Ella estaba cambiando sus hábitos.
Ella bajó de peso.
Ella estaba en el gym.
Ella era una pieza esencial en el equipo de Molusco.
Ella estaba brillando.
Entonces… ¿qué pasó?
Y te voy a decir lo que realmente pasó:
Nosotros como sociedad le fallamos a Xiomara.
Hemos normalizado unos cuerpos que no existen.
Hemos normalizado que TODO se arregla en un quirófano.
Hemos hecho que sea casi raro ver a un influencer, un artista o una modelo que no tenga cirugías.
Lo hemos convertido en una exigencia, no una opción.
Xiomara sintió la presión de querer ser perfecta, la misma presión que sentimos miles de mujeres todos los días.

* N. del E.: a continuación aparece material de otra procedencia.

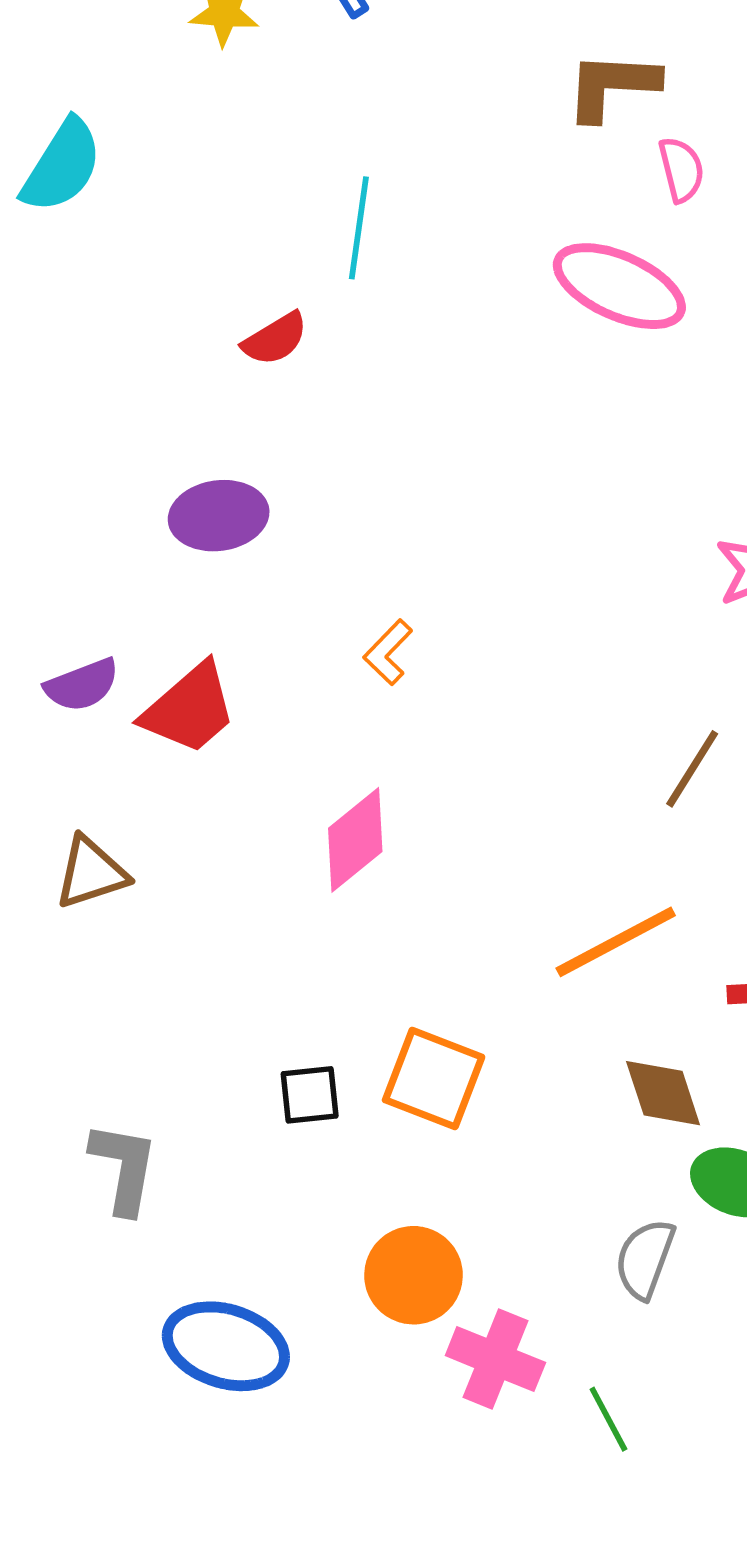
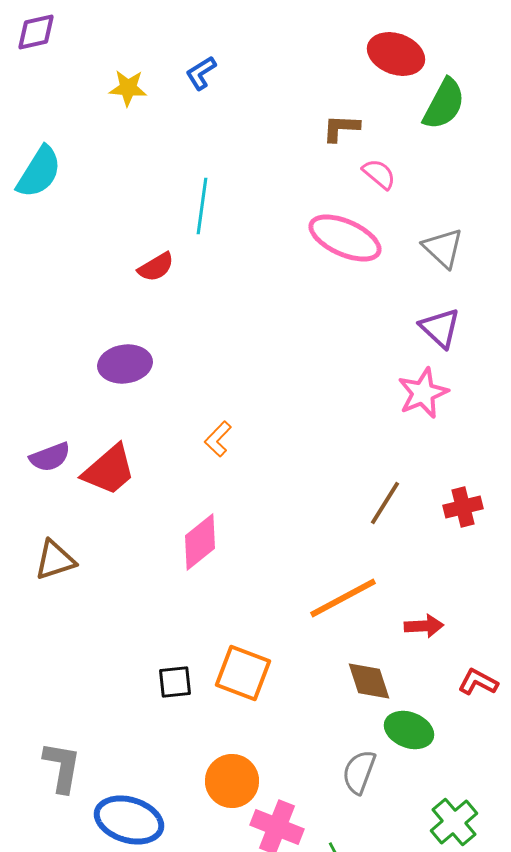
brown L-shape: (612, 86) -> (341, 128), size x0.7
pink semicircle: (681, 170) -> (379, 174), turned -36
gray L-shape: (124, 1168) -> (62, 767), moved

Yo no estoy hablando desde un pedestal.
Yo también la siento.
Yo no tengo tetas y me muero por el día que me las haga.
Tengo los dientes enanos y me falta una muela, y estoy loca por hacerme la sonrisa.

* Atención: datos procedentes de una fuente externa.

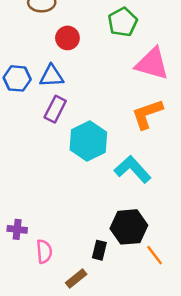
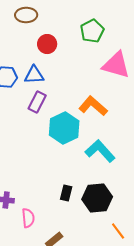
orange L-shape: (147, 114) -> (93, 106), moved, turned 60
black rectangle: (99, 250) -> (66, 193), moved
orange line: (155, 255) -> (118, 231), moved

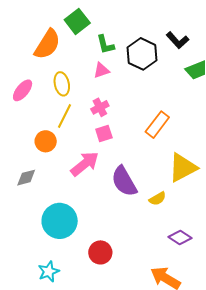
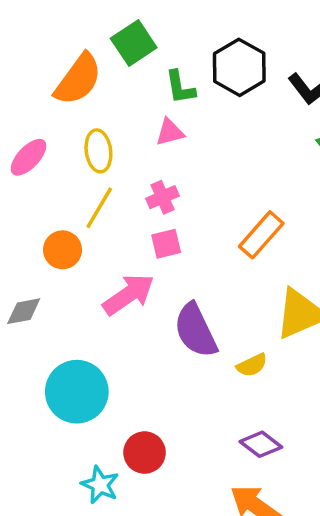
black hexagon: (142, 54) -> (239, 67), moved
purple diamond: (180, 238) -> (261, 444), moved
cyan star: (49, 272) -> (100, 485), moved, turned -30

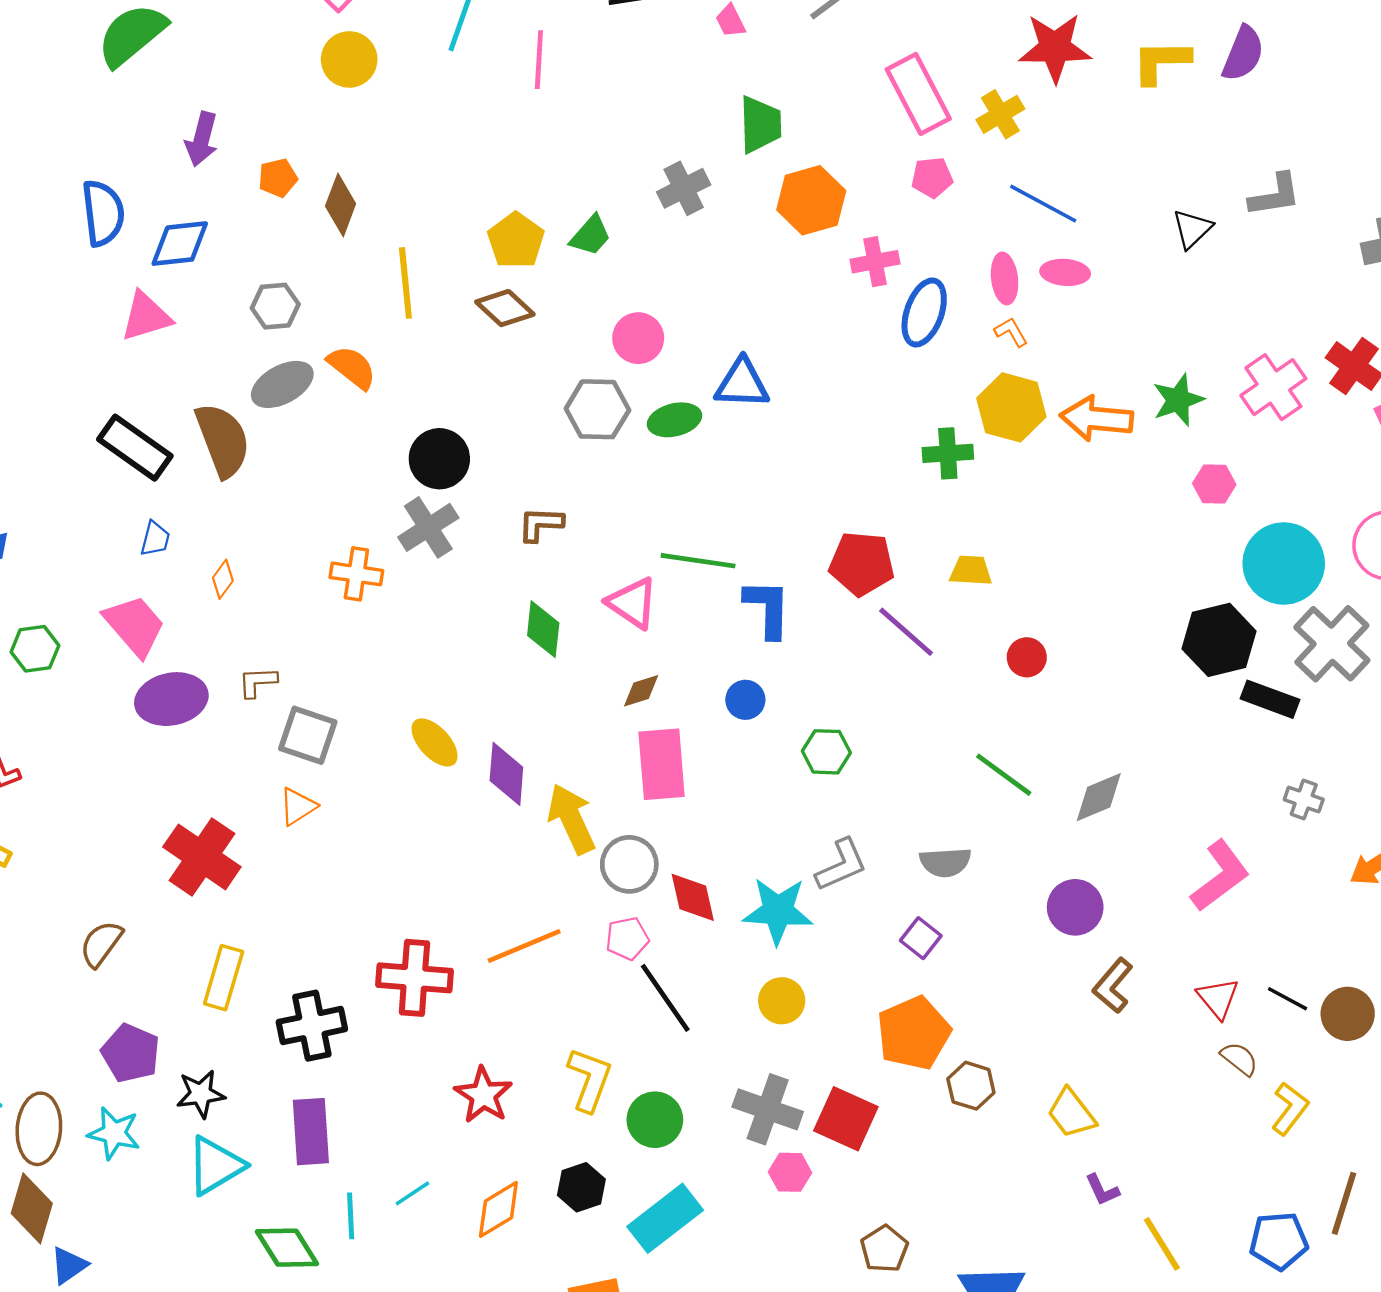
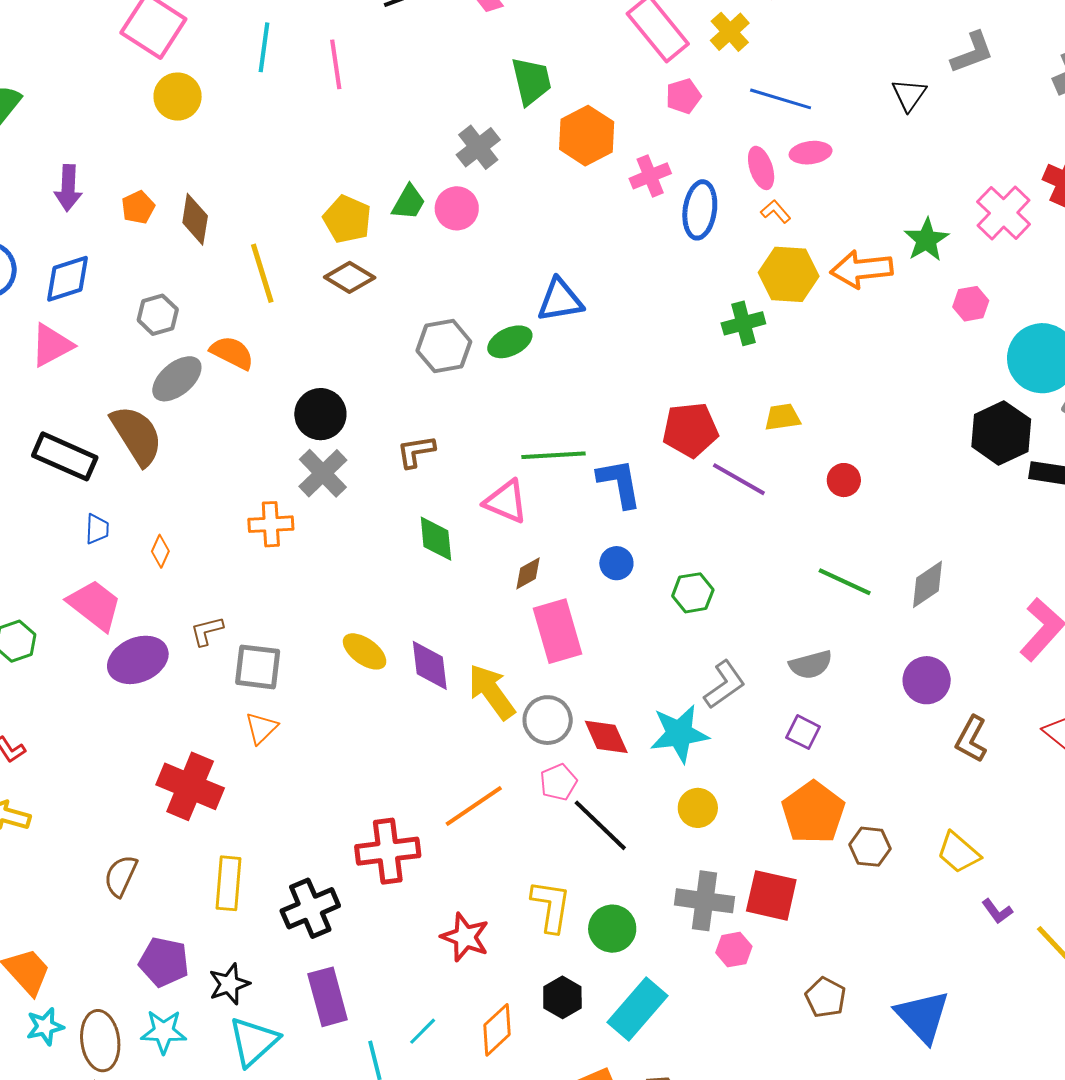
pink circle: (638, 338) -> (457, 208), moved

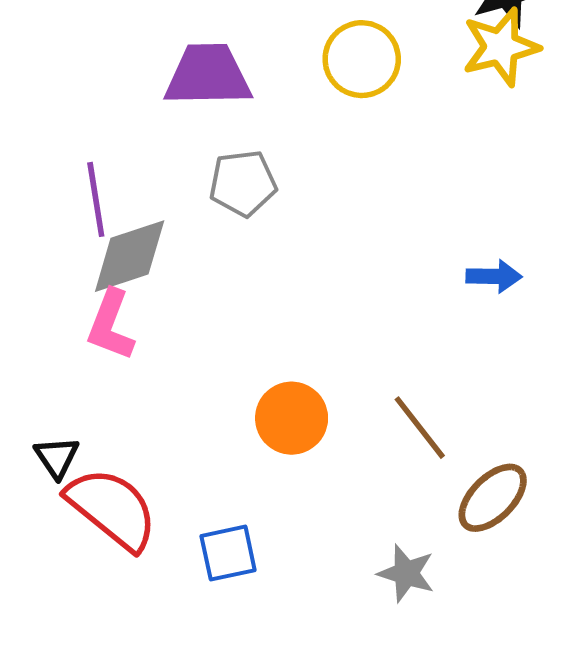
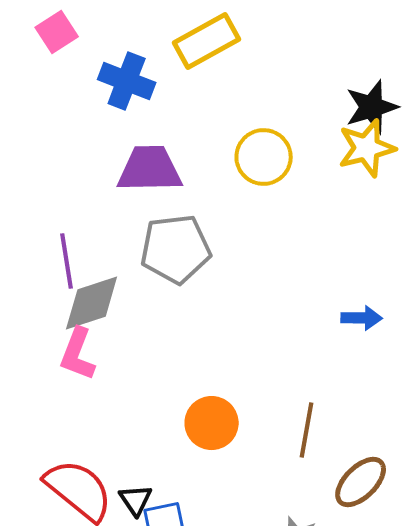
gray pentagon: (243, 183) -> (176, 249), size x1.4
brown line: (420, 428) -> (307, 430), turned 48
black triangle: (57, 457) -> (136, 500), moved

Y digo todo esto sabiendo que soy bella, que me amo y que me celebro…
pero la presión existe.
La presión pesa.
La presión duele.
Y cuando estás en el ojo público, esa presión te respira en la nuca.

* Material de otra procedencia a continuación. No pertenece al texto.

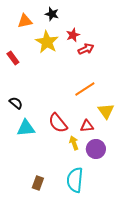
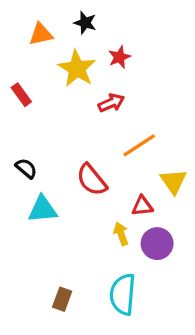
red arrow: (86, 49) -> (111, 103), moved
red semicircle: (58, 123) -> (92, 180), moved

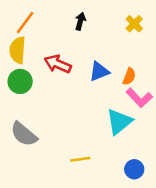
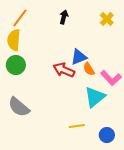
red arrow: (58, 64) -> (64, 70), moved
orange semicircle: (129, 76) -> (89, 69), moved, turned 128
yellow line: (80, 159) -> (77, 126), moved

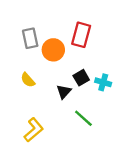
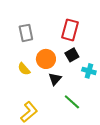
orange circle: (53, 50) -> (46, 59), moved
black square: (81, 78) -> (72, 55), moved

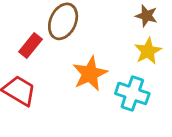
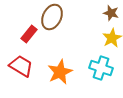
orange star: (90, 74) -> (60, 72), moved

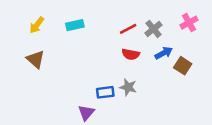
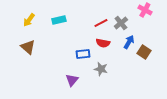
pink cross: (189, 23) -> (145, 10), moved, turned -32
blue arrow: (164, 53) -> (129, 42), turned -32
blue rectangle: (105, 92) -> (83, 54), moved
purple triangle: (86, 113) -> (72, 80), moved

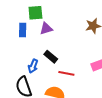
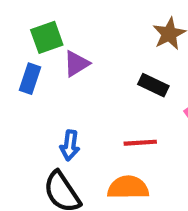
blue rectangle: (23, 30) -> (30, 79), turned 32
black rectangle: (51, 57) -> (153, 85), moved

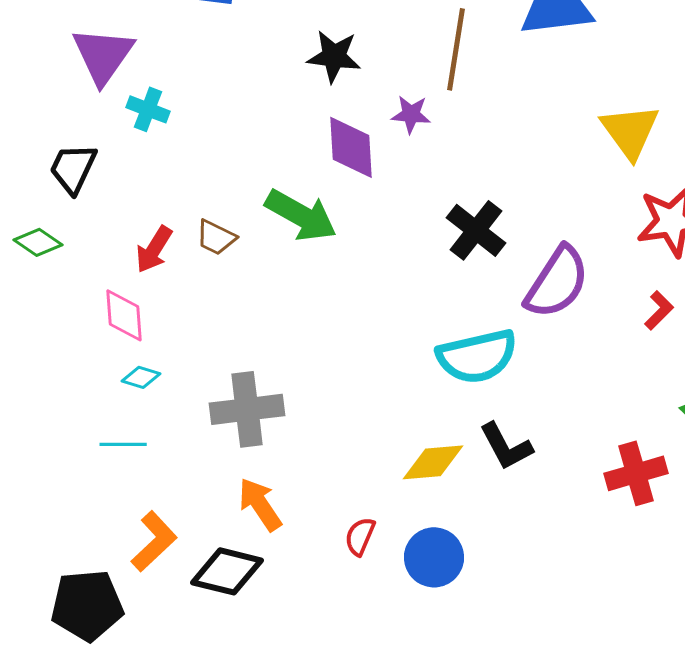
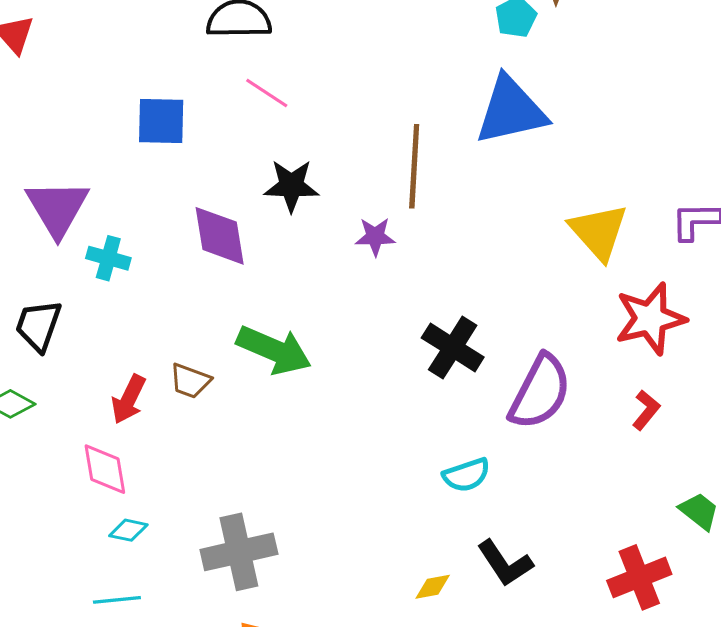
purple diamond: (351, 147) -> (220, 236), moved
cyan semicircle: (477, 356) -> (466, 475), size x0.6
yellow diamond: (433, 462) -> (433, 587), size x0.6

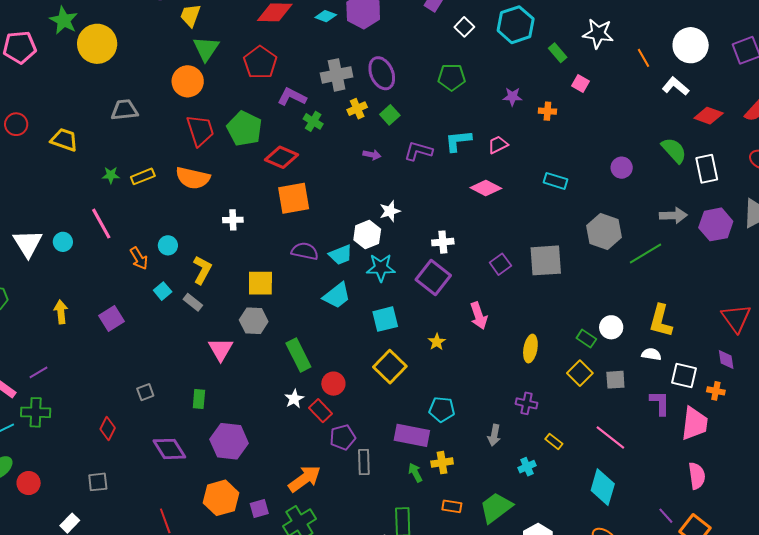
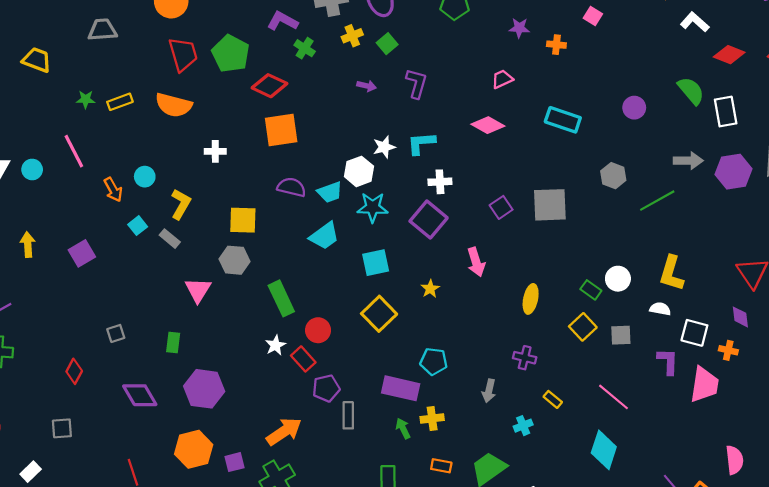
cyan L-shape: (458, 141) -> (421, 143), moved
purple L-shape: (418, 151) -> (416, 83), turned 88
cyan rectangle: (555, 181) -> (563, 120), size x1.4
gray hexagon: (604, 232) -> (613, 176), size x0.7
pink semicircle: (697, 476) -> (734, 460), moved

Xiomara no hizo nada malo.
No fue irresponsable.
No fue vanidosa.
No fue superficial.
Fue humana.
Fue una mujer que quiso encajar en un estándar que nosotros mismos, como comunidad, hemos hecho ver como “normal”.
Y por eso su muerte me duele tanto:
porque ante mis ojos, la culpa no fue de ella.
Fue de una sociedad obsesionada con cuerpos imposibles, con filtros, con lipos de madrugada, con “arreglarse” todo, con medir el valor de una persona por su cintura, su nariz, sus nalgas o su barriga.
Xiomara murió intentando sobrevivir en un mundo que no la aceptaba tal cual era, aun cuando todos la amábamos GORDA, REAL, ALEGRE, PODEROSA…
justo como era.
Ojalá su muerte nos despierte.
Ojalá paremos esta mierda.
Ojalá aprendamos a amar más y exigir menos.
Porque no podemos seguir perdiendo mujeres valiosas por estándares que ni existen.
Xiomara, gracias por tu luz.
Gracias por tu energía.
Gracias por tu grandeza.
Tu partida duele… y también nos enseña.
Descansa donde la presión ya no te siga.
Aquí seguimos peleando por las que todavía estamos vivas.
-Chela
2 comentarios
Chela!!! T Amo, todas esas palabras q dijistes ahí me identifican, y he sentido salir corriendo y nunca más regresar o dejarme ver por la sociedad, pero luego recuerdo q mi madre me necesita y caigo en tiempo y digo : q pasa nena eres bella x dentro y x fuera vamos arriba y sigo tratando de no bajar cabeza por nadie… Al igual que Xiomara tú eres luz para otr@s personas, Que siga el Éxito, Amooo!
Wow! Que lindas palabras. XIOMARA era especial, en lo personal me ayudó a sentirme fuerte,amada y a vivir la vida al prenitud.